The two-grams and the 20 most frequently found:

twoGram <- tokens_ngrams(tokens_tolower(tokens(q_corpus, 
                                  remove_punct = TRUE,
                                remove_symbols = TRUE,
                                remove_numbers = TRUE,
                                remove_url = TRUE,
                                remove_separators = TRUE,)), n=2, concatenator = " ")
twoGram_DFM <- dfm(twoGram)
twoGram_Top20 <- as.data.frame(topfeatures(twoGram_DFM, n=20))

twoGram_Top20$Words <- rownames(twoGram_Top20)
colnames(twoGram_Top20) <- c("Frequency", "Words")
twoGram_Top20$Words <- as.factor(twoGram_Top20$Words)
twoGram_Top20$Words <- reorder(twoGram_Top20$Words,twoGram_Top20$Frequency)
twoGram_Top20Plot <- ggplot(data=twoGram_Top20, aes(x=Frequency, y=Words))+
    geom_col() +
    ggtitle("Top 20 most frequent 2-Grams")
twoGram_Top20Plot

The three-grams and the 20 most frequently found:

threeGram <- tokens_ngrams(tokens_tolower(tokens(q_corpus, 
                                  remove_punct = TRUE,
                                remove_symbols = TRUE,
                                remove_numbers = TRUE,
                                remove_url = TRUE,
                                remove_separators = TRUE,)), n=3, concatenator = " ")
threeGram_DFM <- dfm(threeGram)
threeGram_Top20 <- as.data.frame(topfeatures(threeGram_DFM, n=20))
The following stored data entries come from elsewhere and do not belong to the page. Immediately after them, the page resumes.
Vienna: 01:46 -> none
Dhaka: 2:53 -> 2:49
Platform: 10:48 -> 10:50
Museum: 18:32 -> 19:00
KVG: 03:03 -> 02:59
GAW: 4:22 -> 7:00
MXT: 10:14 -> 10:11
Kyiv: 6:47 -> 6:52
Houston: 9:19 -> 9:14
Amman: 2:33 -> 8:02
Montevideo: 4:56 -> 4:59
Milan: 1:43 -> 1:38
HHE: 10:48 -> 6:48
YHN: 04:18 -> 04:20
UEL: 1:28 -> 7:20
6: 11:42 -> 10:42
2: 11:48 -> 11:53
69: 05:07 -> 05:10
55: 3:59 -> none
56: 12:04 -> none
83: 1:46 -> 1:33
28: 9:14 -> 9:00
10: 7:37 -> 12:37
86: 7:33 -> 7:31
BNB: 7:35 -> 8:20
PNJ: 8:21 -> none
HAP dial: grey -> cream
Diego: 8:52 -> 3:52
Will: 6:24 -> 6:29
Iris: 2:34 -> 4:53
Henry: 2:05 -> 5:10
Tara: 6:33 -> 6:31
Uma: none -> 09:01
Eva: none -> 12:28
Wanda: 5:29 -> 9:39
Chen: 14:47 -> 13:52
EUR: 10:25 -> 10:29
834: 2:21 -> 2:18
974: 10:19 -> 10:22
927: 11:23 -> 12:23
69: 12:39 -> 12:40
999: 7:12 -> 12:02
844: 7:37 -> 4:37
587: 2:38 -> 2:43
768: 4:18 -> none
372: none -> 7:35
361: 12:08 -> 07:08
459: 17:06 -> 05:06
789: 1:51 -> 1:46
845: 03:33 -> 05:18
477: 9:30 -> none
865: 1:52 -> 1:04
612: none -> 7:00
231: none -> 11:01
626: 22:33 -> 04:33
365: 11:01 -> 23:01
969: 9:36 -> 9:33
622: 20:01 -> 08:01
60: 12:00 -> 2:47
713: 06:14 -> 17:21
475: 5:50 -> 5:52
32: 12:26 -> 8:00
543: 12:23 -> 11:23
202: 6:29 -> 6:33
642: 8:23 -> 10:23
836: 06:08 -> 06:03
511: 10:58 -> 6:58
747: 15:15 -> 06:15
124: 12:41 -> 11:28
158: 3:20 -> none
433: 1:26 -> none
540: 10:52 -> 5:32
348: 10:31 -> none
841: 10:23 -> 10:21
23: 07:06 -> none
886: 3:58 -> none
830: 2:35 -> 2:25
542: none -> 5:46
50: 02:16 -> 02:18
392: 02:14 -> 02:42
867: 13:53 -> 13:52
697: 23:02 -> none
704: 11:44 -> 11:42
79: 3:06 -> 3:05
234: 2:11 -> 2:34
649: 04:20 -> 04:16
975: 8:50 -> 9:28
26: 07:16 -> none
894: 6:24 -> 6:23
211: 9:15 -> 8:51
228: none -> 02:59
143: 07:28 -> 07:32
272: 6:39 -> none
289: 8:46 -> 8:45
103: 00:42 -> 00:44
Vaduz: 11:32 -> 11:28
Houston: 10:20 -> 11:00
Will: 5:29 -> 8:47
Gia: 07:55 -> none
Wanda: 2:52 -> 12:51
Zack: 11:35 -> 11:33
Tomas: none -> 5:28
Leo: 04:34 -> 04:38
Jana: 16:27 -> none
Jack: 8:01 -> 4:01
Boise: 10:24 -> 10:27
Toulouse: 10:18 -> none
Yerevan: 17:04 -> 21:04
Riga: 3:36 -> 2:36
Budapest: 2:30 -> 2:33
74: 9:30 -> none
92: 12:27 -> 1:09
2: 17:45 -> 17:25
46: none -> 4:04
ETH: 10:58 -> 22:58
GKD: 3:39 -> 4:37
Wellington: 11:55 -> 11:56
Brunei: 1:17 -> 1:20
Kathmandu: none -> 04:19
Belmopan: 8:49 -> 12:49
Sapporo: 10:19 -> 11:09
threeGram_Top20$Words <- rownames(threeGram_Top20)
colnames(threeGram_Top20) <- c("Frequency", "Words")
threeGram_Top20$Words <- as.factor(threeGram_Top20$Words)
threeGram_Top20$Words <- reorder(threeGram_Top20$Words,threeGram_Top20$Frequency)
threeGram_Top20Plot <- ggplot(data=threeGram_Top20, aes(x=Frequency, y=Words))+
    geom_col() +
    ggtitle("Top 20 most frequent 3-Grams")
threeGram_Top20Plot

The four-grams and the 20 most frequently found:

fourGram <- tokens_ngrams(tokens_tolower(tokens(q_corpus, 
                                  remove_punct = TRUE,
                                remove_symbols = TRUE,
                                remove_numbers = TRUE,
                                remove_url = TRUE,
                                remove_separators = TRUE,)), n=4, concatenator = " ")
fourGram_DFM <- dfm(fourGram)
fourGram_Top20 <- as.data.frame(topfeatures(fourGram_DFM, n=20))

fourGram_Top20$Words <- rownames(fourGram_Top20)
colnames(fourGram_Top20) <- c("Frequency", "Words")
fourGram_Top20$Words <- as.factor(fourGram_Top20$Words)
fourGram_Top20$Words <- reorder(fourGram_Top20$Words,fourGram_Top20$Frequency)
fourGram_Top20Plot <- ggplot(data=fourGram_Top20, aes(x=Frequency, y=Words))+
    geom_col() +
    ggtitle("Top 20 most frequent 4-Grams")
fourGram_Top20Plot

Conclusions and next steps:

The data provided is too big to analyze in a normal computer. Once I interrogated the type of data and their size, I randomly took only 10% of the data to further analyze. The sampled data was tokenized and analyzed to get the most frequent words. Afterwards, a series of n-grams lists were generated to use later in the prediction algorithm. For visualization a bargraph with the 20 most frequent words, 2-grams, 3-grams and 4-grams were shown. The next step is to generate a prediction algorithm and the shiny app.